Stream Processing with Apache Flink

This repository contains the code for the book Stream Processing: Hands-on with Apache Flink.

Table of Contents

  1. Environment Setup
  2. Register UDF
  3. Deploy a JAR file

Environment Setup

In order to run the code samples we will need a Kafka and Flink cluster up and running. You can also run the Flink examples from within your favorite IDE in which case you don't need a Flink Cluster.

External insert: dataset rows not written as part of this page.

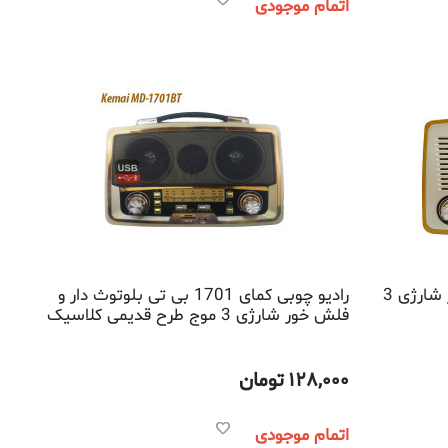
اتمام موجودی
رادیو چوبی کمای 1700 فلش خور شارژی 3
رادیو چوبی کمای 1701 بی تی بلوتوث دار و
فلش خور شارژی 3 موج طرح قدیمی کلاسیک
128,000
تومان
اتمام موجودی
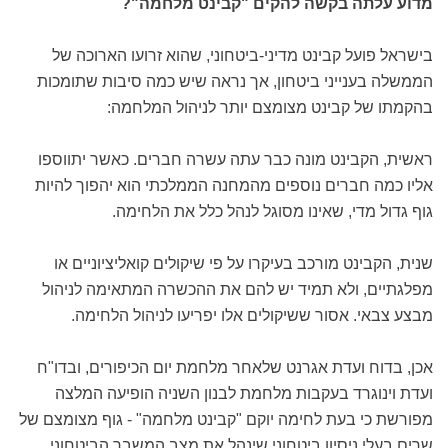
מדוע עלתה בקשה להקים "קבינט מלחמה"?
בישראל פועל קבינט מדיני-ביטחוני, שהוא זרועו הארוכה של
הממשלה בענייני ביטחון, אך נראה שיש כמה סיבות שתומכות
בהקמתו של קבינט מצומצם יותר לניהול המלחמה:
ראשית, הקבינט מונה כבר עתה עשרה חברים. כאשר יתווספו
אליו כמה חברים נוספים מהמחנה הממלכתי הוא יהפוך להיות
גוף גדול מדי, שאינו מסוגל לנהל כלל את הלחימה.
שנית, הקבינט מורכב בעיקרו על פי שיקולים קואליציוניים או
מפלגתיים, ולא תמיד יש להם את ההכשרה המתאימה לניהול
מבצע צבאי. אסור ששיקולים אלו יפריעו לניהול הלחימה.
אכן, בדוח ועדת אגרנט שלאחר מלחמת יום הכיפורים, ובדו"ח
ועדת וינוגרד בעקבות מלחמת לבנון השניה הופיעה המלצה
מפורשת כי בעת לחימה יוקם "קבינט מלחמה" - גוף מצומצם של
שרים בעלי ניסיון ביטחוני שינהל את מצב המשבר הביטחוני,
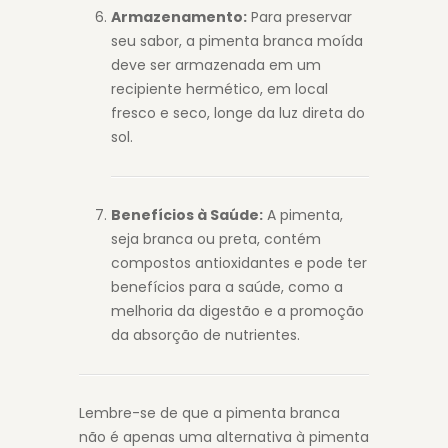
Armazenamento:
Para preservar
seu sabor, a pimenta branca moída
deve ser armazenada em um
recipiente hermético, em local
fresco e seco, longe da luz direta do
sol.
Benefícios à Saúde:
A pimenta,
seja branca ou preta, contém
compostos antioxidantes e pode ter
benefícios para a saúde, como a
melhoria da digestão e a promoção
da absorção de nutrientes.
Lembre-se de que a pimenta branca
não é apenas uma alternativa à pimenta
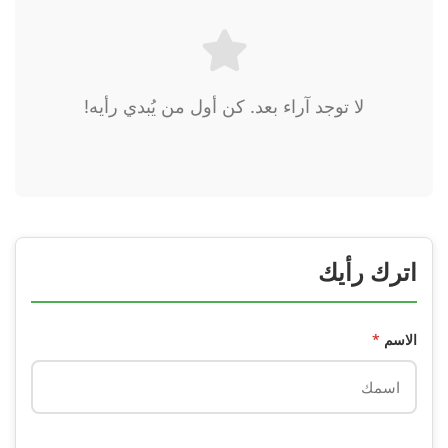
لا توجد آراء بعد. كن أول من يُبدي رأيه!
اترك رأيك
الاسم
*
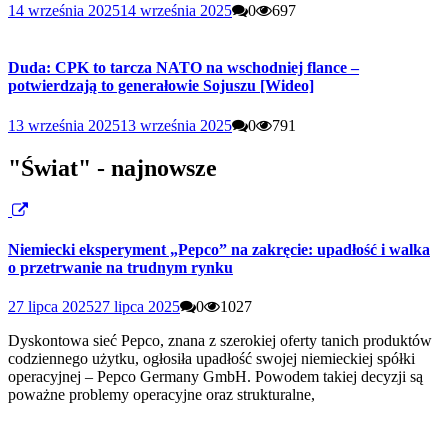
14 września 2025
14 września 2025
0
697
Duda: CPK to tarcza NATO na wschodniej flance –
potwierdzają to generałowie Sojuszu [Wideo]
13 września 2025
13 września 2025
0
791
"Świat" - najnowsze
Niemiecki eksperyment „Pepco” na zakręcie: upadłość i walka
o przetrwanie na trudnym rynku
27 lipca 2025
27 lipca 2025
0
1027
Dyskontowa sieć Pepco, znana z szerokiej oferty tanich produktów
codziennego użytku, ogłosiła upadłość swojej niemieckiej spółki
operacyjnej – Pepco Germany GmbH. Powodem takiej decyzji są
poważne problemy operacyjne oraz strukturalne,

If you want to run the examples inside a Flink Cluster run the following command to start the services.

docker-compose up

When the cluster is up and running successfully run the following command for redpanda:

./redpanda-setup.sh

or this command for kafka setup

./kafka-setup.sh

Register UDF

CREATE FUNCTION maskfn  AS 'io.streamingledger.udfs.MaskingFn'      LANGUAGE JAVA USING JAR '/opt/flink/jars/spf-0.1.0.jar';
CREATE FUNCTION splitfn AS 'io.streamingledger.udfs.SplitFn'        LANGUAGE JAVA USING JAR '/opt/flink/jars/spf-0.1.0.jar';
CREATE FUNCTION lookup  AS 'io.streamingledger.udfs.AsyncLookupFn'  LANGUAGE JAVA USING JAR '/opt/flink/jars/spf-0.1.0.jar';

CREATE TEMPORARY VIEW sample AS
SELECT * 
FROM transactions 
LIMIT 10;

SELECT transactionId, maskfn(UUID()) AS maskedCN FROM sample;
SELECT * FROM transactions, LATERAL TABLE(splitfn(operation));

SELECT 
  transactionId,
  serviceResponse, 
  responseTime 
FROM sample, LATERAL TABLE(lookup(transactionId));

Deploy a JAR file

  1. Package the application and create an executable jar file
mvn clan package
  1. Copy it under the jar files to be included in the custom Flink images

  2. Start the cluster to build the new images by running

docker-compose up
  1. Deploy the flink job
docker exec -it jobmanager ./bin/flink run \
  --class io.streamingledger.datastream.BufferingStream \
  jars/spf-0.1.0.jar